“She died. She’s gone.”
“Oh, Kenz.” I shuffle closer to her on the couch, my hands reaching for hers. “How? I thought you had no idea where she was.”
“I don’t. I didn’t.” She slides her fingers from my grip, swiping at her eyes, then the words rush out of her. “I met this woman at the pier one day and she told me that she liked my art. She runs a studio in Seabright Cove. I took her up on her offer to go to her art classes there and today she told me…” She pauses, inhaling deeply as though she’s internally mustering up the strength to get the words out of her mouth. “She told me that she is my maternal grandmother.”
I blow out a long breath, bringing my hands to the bridge of my nose. For her to have learnt that her mother has passed away the same day she discovers she has a grandmother? It’s no wonder she’s in this state. “That’s a lot to process.”
“I asked her where my mum was but somehow, I already knew. She told me she’d passed away not all that long ago.” Another tear falls down her cheek. “But I don’t even know whether to believe her. I mean, how did she even find me at the pier that day?”
I don’t know what to say, so I just listen. I place a hand on her knee, careful to avoid the bruise.
“It’s stupid,” she says, swiping at her face with the sleeves of my hoodie. “I feel like an idiot. I didn’t even know her. I don’t have any right to be upset when she wasn’t even a part of my life.”
“Of course, you do,” I tell her. “You have every right to be upset, or angry even. All of your feelings are valid.”
She nods. “I guess there’s always been this small part of me that had hope. This naïve idea that one day she’d walk back into my life. And now that dream is over. I never got to know my mother. I have no idea where I came from. And now I never will.”
“I’m sorry, Kenz.” I wrap my arm around her shoulder and she nuzzles into my chest.
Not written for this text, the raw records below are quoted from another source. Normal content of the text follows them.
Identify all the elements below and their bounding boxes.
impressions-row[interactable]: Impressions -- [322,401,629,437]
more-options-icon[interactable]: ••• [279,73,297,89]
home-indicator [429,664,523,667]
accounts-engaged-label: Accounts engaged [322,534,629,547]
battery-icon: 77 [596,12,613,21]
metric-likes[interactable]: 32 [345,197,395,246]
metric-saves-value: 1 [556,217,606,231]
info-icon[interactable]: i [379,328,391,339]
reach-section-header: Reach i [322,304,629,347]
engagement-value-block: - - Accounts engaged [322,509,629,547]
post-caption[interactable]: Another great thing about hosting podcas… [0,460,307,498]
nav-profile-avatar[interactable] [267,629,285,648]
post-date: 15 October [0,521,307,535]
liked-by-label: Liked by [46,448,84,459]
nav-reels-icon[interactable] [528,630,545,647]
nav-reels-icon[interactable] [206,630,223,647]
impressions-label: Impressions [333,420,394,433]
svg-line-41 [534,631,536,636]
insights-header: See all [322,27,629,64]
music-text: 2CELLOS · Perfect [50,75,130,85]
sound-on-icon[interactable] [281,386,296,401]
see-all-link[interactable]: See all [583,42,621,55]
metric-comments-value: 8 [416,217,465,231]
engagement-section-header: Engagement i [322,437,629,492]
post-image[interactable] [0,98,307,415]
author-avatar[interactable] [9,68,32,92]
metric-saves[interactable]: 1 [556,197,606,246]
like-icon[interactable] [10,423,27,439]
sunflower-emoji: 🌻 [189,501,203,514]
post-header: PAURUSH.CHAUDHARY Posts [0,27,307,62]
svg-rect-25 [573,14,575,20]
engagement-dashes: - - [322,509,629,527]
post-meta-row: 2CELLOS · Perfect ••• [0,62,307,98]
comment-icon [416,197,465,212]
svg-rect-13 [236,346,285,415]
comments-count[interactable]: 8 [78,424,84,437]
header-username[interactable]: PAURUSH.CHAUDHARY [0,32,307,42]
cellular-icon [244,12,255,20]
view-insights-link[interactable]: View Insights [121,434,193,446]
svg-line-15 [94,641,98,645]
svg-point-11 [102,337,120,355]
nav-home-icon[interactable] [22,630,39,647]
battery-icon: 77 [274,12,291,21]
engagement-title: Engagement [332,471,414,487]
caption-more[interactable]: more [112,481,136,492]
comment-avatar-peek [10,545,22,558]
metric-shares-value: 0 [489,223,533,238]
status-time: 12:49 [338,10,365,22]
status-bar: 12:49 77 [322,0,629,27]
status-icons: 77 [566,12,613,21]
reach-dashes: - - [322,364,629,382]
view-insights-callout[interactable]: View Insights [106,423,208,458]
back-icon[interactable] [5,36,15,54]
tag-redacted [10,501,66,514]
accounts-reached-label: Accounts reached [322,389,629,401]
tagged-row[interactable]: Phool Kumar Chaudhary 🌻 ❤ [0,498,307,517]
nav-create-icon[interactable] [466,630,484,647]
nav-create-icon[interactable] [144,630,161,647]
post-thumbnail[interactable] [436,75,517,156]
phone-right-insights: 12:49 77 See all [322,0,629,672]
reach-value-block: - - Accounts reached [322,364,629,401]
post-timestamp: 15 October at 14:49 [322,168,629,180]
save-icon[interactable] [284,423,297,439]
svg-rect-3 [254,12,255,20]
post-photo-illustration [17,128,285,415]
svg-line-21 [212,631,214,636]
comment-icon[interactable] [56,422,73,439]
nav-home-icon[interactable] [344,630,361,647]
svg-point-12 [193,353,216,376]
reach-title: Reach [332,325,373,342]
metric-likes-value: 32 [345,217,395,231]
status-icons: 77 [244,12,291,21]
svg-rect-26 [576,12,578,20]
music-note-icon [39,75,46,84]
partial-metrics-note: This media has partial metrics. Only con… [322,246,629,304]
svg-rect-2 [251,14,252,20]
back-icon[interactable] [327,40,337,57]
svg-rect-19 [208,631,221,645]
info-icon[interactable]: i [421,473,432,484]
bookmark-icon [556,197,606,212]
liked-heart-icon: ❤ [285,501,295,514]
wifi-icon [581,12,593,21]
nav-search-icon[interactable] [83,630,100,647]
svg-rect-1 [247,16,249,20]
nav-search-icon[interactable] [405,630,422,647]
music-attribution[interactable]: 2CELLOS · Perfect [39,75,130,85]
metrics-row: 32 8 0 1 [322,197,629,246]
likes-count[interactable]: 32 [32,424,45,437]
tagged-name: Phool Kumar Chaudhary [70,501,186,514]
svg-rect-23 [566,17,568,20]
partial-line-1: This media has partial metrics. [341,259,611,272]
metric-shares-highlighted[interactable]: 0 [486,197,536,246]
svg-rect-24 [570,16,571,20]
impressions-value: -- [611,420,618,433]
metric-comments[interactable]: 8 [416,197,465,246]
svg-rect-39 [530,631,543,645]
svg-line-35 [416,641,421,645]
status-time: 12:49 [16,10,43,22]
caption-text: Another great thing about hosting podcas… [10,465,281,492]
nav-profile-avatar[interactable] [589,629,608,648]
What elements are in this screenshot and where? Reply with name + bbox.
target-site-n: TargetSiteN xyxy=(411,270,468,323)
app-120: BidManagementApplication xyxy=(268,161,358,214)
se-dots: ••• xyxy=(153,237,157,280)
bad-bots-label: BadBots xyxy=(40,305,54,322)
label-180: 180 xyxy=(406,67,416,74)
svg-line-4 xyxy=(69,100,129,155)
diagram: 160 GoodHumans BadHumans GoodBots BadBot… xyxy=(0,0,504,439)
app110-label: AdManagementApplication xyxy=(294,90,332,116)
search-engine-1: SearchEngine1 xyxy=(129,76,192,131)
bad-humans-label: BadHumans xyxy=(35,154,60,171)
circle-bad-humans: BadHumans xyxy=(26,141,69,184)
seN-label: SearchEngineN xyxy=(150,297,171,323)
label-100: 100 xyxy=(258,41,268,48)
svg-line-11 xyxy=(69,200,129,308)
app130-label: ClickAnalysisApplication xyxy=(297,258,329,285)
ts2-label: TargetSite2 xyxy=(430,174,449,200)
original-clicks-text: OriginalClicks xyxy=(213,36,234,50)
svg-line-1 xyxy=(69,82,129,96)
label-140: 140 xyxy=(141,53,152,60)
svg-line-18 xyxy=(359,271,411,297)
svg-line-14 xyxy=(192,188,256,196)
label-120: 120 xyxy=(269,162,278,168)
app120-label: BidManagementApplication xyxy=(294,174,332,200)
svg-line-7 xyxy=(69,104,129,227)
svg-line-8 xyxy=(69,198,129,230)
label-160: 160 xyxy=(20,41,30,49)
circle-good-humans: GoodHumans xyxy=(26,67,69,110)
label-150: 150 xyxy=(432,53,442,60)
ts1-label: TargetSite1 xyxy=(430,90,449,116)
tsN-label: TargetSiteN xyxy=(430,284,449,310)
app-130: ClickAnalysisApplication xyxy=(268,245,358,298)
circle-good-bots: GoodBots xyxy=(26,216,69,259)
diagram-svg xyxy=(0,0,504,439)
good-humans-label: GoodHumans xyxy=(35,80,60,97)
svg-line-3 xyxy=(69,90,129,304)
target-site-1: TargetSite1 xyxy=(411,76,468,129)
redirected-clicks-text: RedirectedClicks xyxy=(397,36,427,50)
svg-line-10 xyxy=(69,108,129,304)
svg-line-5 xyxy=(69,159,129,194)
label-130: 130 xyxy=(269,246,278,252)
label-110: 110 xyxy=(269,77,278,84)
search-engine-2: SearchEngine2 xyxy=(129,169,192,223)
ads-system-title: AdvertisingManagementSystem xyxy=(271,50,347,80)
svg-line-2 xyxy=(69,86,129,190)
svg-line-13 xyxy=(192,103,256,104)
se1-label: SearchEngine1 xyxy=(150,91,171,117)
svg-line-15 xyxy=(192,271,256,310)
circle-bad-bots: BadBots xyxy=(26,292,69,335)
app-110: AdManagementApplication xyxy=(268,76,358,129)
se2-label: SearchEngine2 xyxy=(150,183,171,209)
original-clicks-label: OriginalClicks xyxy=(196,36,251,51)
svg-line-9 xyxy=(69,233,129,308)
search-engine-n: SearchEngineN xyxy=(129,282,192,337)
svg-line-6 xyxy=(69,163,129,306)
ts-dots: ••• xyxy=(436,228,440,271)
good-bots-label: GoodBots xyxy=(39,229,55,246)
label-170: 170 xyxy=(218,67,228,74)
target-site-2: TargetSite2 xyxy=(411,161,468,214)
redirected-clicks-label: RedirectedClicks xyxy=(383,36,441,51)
I pull her closer, leaning back into the couch cushions behind us. We stay like that, listening to the wind howl through the sheets of roofing over the front porch and the tinny echo made by the battering rain. I hold her until her tears stop falling, knowing that there isn’t anything that I can say to ease her heartache.
“Thank you,” she whispers. “For taking care of me.”
“Always.”
She tilts her face up to mine and my arms tighten around her. I lean in, the memory of her mouth on mine in the warehouse still fresh in my mind. What I wouldn’t do to live that moment all over again. I glide my fingers along her jaw, pressing my thumb to the centre of her full bottom lip.
Then my heart jerks in my chest as something crashes loudly against the back doors.
“What was that?” Mackenzie startles, her eyes brimming with fear. She unfurls herself from me and I pine the loss of her warmth.
A low groan leaves me. “That,” I say, getting up and walking to the french doors, “was Chance.”
I throw open the curtains to reveal a mud and rain-soaked kelpie-border collie mix.
The smile that lights up her face is real and it’s almost enough to make me forget she was ever sad. “Oh my God. He’s the most adorable thing.”
“Are we looking at the same mutt?” I ask her sarcastically.
She rises from the couch and meets me at the doors, looking down at my brute of a dog who looks pretty damn proud of himself for getting as dirty as possible. “Hi, Chance.”
Chance offers a bark in reply, his paw lifting to scratch at the other side of the door. Mackenzie laughs as I aim a warning glance at him. If only he had any idea what he had just interrupted.
“Aren’t you going to let him in?”
“Are you kidding?” I ask. “Look at him. He’s filthy.”
She aims a pout at me. “But it’s cold out there.”
I could argue with her that this dog has seen much worse, having been a stray that wanders the town for sometimes days at a time, but Chance here seems to have lifted her spirits in a way that I doubt I’d ever be able to. Maybe he’s just the distraction she needs.
A deep sigh deflates my chest as my eyes roll back. “Feel like helping me give a dog a bath?”
She nods, the smile on her face growing just that little bit bigger.
I open the door and wrangle Chance before he has the
opportunity to cover Mackenzie in muddy paw prints and carry him down the hall. I wrestle him into the bathtub, the sound of Mackenzie’s laughter resonating off the bathroom walls like music to my ears.